Terry Eagleton (1943) es un conocido e influyente crítico de la literatura, que no oculta su ideología marxista, aunque en su caso no significa fidelidad dogmática a un partido. Dulce violencia puede ser leído, de esa forma, como esa autocrítica que mucha parte de la izquierda pospone por razones de principio, sucumbiendo, siempre según Eagleton, a las tentaciones posmodernas. No en vano, el autor inglés ataca la jerga culturalista y el discurso fragmentario de una ideología que no supo reorientarse tras el derrumbamiento de sus profecías económicas.

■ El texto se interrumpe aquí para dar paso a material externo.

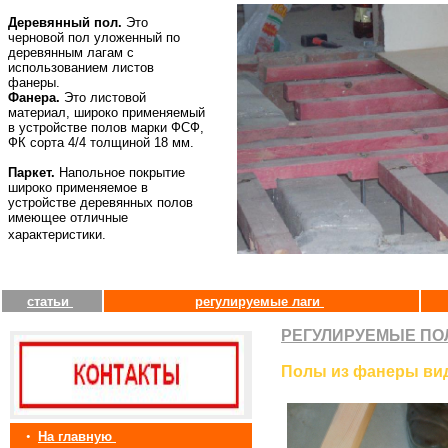
Деревянный пол.
Это
черновой пол уложенный по
деревянным лагам с
использованием листов
фанеры.
Фанера.
Это листовой
материал, широко применяемый
в устройстве полов марки ФСФ,
ФК сорта 4/4 толщиной 18 мм.
Паркет.
Напольное покрытие
широко применяемое в
устройстве деревянных полов
имеющее отличные
характеристики.
статьи
регулируемые лаги
РЕГУЛИРУЕМЫЕ ПО
Полы из фанеры ви
•
На главную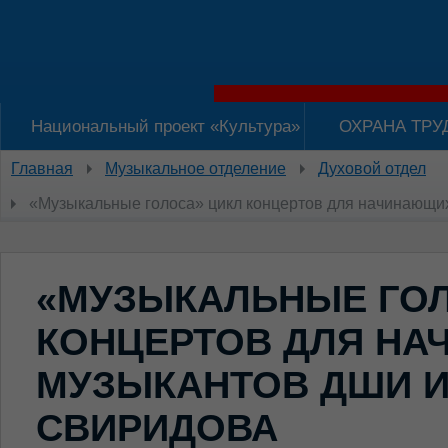
Национальный проект «Культура»
ОХРАНА ТРУ
Главная
Музыкальное отделение
Духовой отдел
«Музыкальные голоса» цикл концертов для начинающи
«МУЗЫКАЛЬНЫЕ ГОЛ
КОНЦЕРТОВ ДЛЯ Н
МУЗЫКАНТОВ ДШИ ИМ
СВИРИДОВА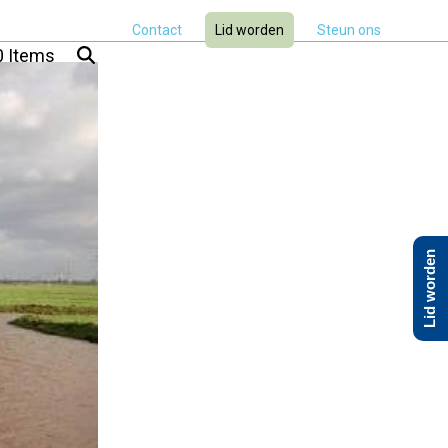
Contact
Lid worden
Steun ons
0 Items
Lid worden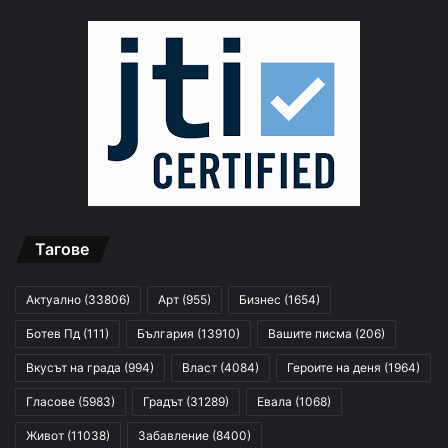
Тагове
Актуално
(33806)
Арт
(955)
Бизнес
(1654)
Ботев Пд
(111)
България
(13910)
Вашите писма
(206)
Вкусът на града
(994)
Власт
(4084)
Героите на деня
(1964)
Гласове
(5983)
Градът
(31289)
Евала
(1068)
Живот
(11038)
Забавление
(8400)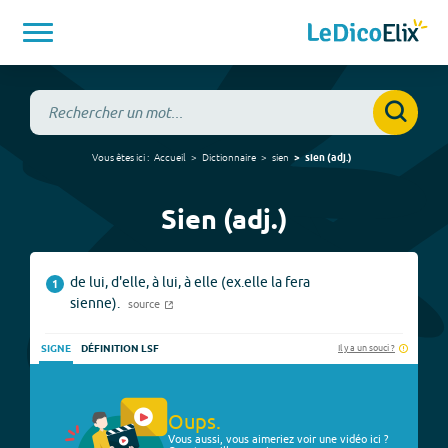
Vous êtes ici :
Accueil
Dictionnaire
sien
sien
(
adj.
)
Sien (adj.)
de lui, d'elle, à lui, à elle (ex.elle la fera
1
sienne).
source
Il y a un souci ?
SIGNE
DÉFINITION LSF
Oups.
Vous aussi, vous aimeriez voir une vidéo ici ?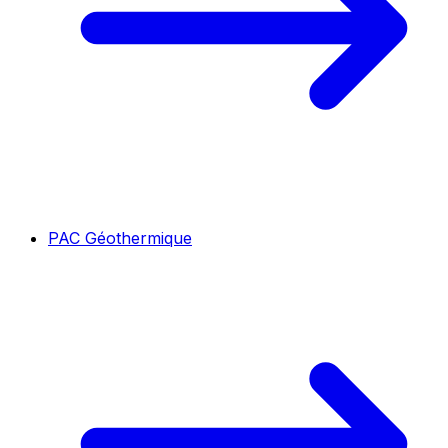
PAC Géothermique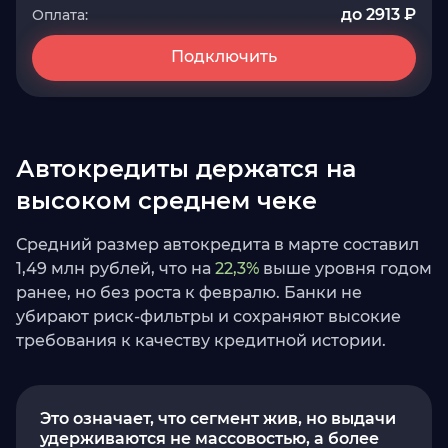
до 2913 ₽
Оплата:
Подключить
Автокредиты держатся на
высоком среднем чеке
Средний размер автокредита в марте составил
1,49 млн рублей, что на
22,3%
выше уровня годом
ранее, но без роста к февралю. Банки не
убирают риск-фильтры и сохраняют высокие
требования к качеству кредитной истории.
Это означает, что сегмент жив, но выдачи
удерживаются не массовостью, а более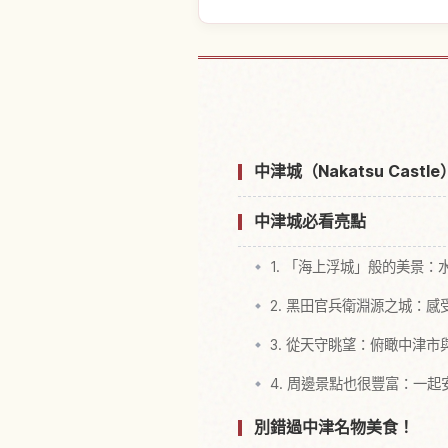
尋找中津城
中津城（Nakatsu Cast
中津城必看亮點
1. 「海上浮城」般的美景：
2. 黑田官兵衛淵源之城：
3. 從天守眺望：俯瞰中津市
4. 周邊景點也很豐富：一起
別錯過中津名物美食！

Eagleton resulta interesante por varios motivos. En primer término, porque en él lo cultural adquiere significación política y es campo también de batalla ideológica. En segundo lugar, porque su formación marxista no le impide incluir en sus textos las referencias religiosas o teológicas y es de agradecer que supere con elegancia los prejuicios de sus correligionarios, a los que acusa de tener una noción simplista del hecho religioso. Y, en tercer término, porque nadie puede negar su erudición ni su hermoso estilo.
El tema central de este libro es la idea de lo trágico y su deriva histórica, para lo cual Eagleton emprende un análisis exhaustivo de la tradición literaria occidental, aunque hay algunas omisiones significativas. Algunos consideran que la tragedia ha muerto, desde conservadores como Steiner, para quien el topos trágico es incompatible con el adocenamiento cultural, o quienes, por su fe en el progreso, creen que se han modificado sustancialmente las condiciones que explicaban su existencia. Por ello, la Ilustración es antitrágica, como lo es también el capitalismo, que en la persistencia del sufrimiento acreditaría su fracaso.

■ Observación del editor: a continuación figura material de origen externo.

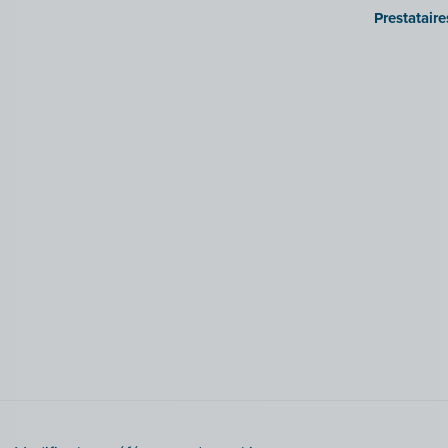
Prestatair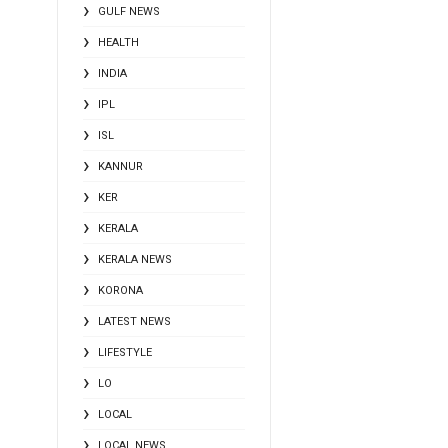
GULF NEWS
HEALTH
INDIA
IPL
ISL
KANNUR
KER
KERALA
KERALA NEWS
KORONA
LATEST NEWS
LIFESTYLE
LO
LOCAL
LOCAL NEWS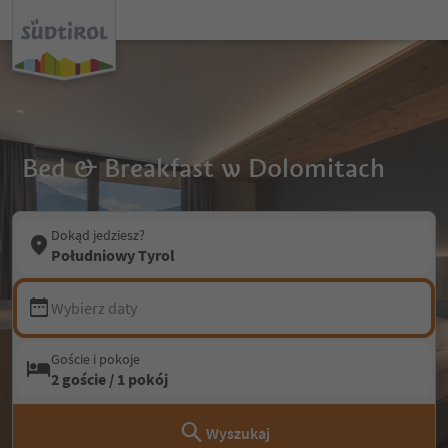
Bed & Breakfast w Dolomitach
Dokąd jedziesz?
Południowy Tyrol
Wybierz daty
Goście i pokoje
2 goście / 1 pokój
Wyszukaj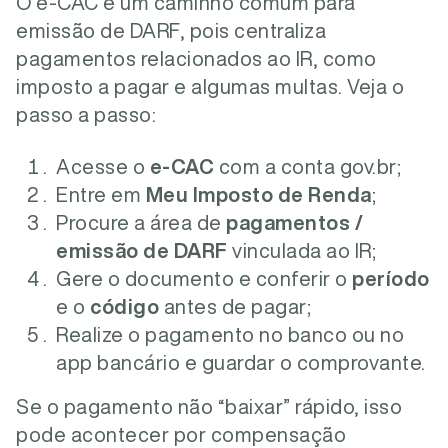
O e-CAC é um caminho comum para
emissão de DARF, pois centraliza
pagamentos relacionados ao IR, como
imposto a pagar e algumas multas. Veja o
passo a passo:
Acesse o
e-CAC
com a conta gov.br;
Entre em
Meu Imposto de Renda
;
Procure a área de
pagamentos /
emissão de DARF
vinculada ao IR;
Gere o documento e conferir o
período
e o
código
antes de pagar;
Realize o pagamento no banco ou no
app bancário e guardar o comprovante.
Se o pagamento não “baixar” rápido, isso
pode acontecer por compensação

Sin embargo, el dolor y la debilidad, la miseria y el sufrimiento, como la frustración del individuo contemporáneo, son para el ensayista inglés constantes humanas y también los elementos sobre los que trabaja la tragedia. Pervive lo trágico en otras formas culturales, y justamente gracias a ello es posible la transformación social. De ahí que el libro sea un llamamiento político que reivindica la tragedia como catarsis social, es decir, como revolución, ya que, como advierte expresamente, el sufrimiento es la condición de posibilidad de una existencia social transformada.

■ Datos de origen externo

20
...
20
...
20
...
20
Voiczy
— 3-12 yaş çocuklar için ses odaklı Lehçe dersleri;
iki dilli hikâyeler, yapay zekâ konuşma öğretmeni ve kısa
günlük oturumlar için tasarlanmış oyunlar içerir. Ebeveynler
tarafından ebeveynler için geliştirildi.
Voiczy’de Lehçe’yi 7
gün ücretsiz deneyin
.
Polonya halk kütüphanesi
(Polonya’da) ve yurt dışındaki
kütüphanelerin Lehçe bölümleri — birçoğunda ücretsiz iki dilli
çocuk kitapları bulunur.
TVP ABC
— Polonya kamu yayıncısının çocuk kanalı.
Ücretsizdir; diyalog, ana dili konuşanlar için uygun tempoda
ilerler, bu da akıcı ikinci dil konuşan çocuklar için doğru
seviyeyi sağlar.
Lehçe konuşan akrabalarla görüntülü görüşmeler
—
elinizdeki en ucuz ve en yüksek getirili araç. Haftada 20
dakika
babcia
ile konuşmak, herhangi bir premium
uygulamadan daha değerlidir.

La constitución del hombre es trágica porque en él anidan fuerzas y sentimientos contrapuestos, como la libertad y sus condicionantes, la búsqueda de sentido y la contingencia, el interés por la felicidad y la obcecación en el dolor, los bienes individuales y la atención a los demás… Desde ese punto de vista, eliminar lo trágico equivale, para Eagleton, a deshumanizarnos. “Ser humano –explica– es estar afligido” y, justamente, esa aflicción es lo que explica también el logro del hombre, su posible elevación de la miseria.
El sufrimiento mantiene en Eagleton un sentido redentor, pero exclusivamente político. No en vano la tragedia ha de ser la forma que debe adquirir la teodicea contemporánea y el autor es hábil en manejar la retórica teológica del pecado y la caída, pero en ocasiones se antojan demasiado estrechas las metáforas y las analogías. Falta calado filosófico en su aproximación al misterioso hecho del dolor y sobra tanta dialéctica de la lucha entre opresores y oprimidos.
Pero enfrentarse al sufrimiento como hace Eagleton, directamente, y sin abrirse a lo sobrenatural, es al menos honrado por su parte. No imagina soluciones definitivas ni anuncia tampoco catástrofes: sin lo incondicionado, el discurso sobre el dolor y la tragedia puede ser transmutado en política, como hace Eagleton, o silenciado estéticamente para no herir al susceptible hombre posmoderno.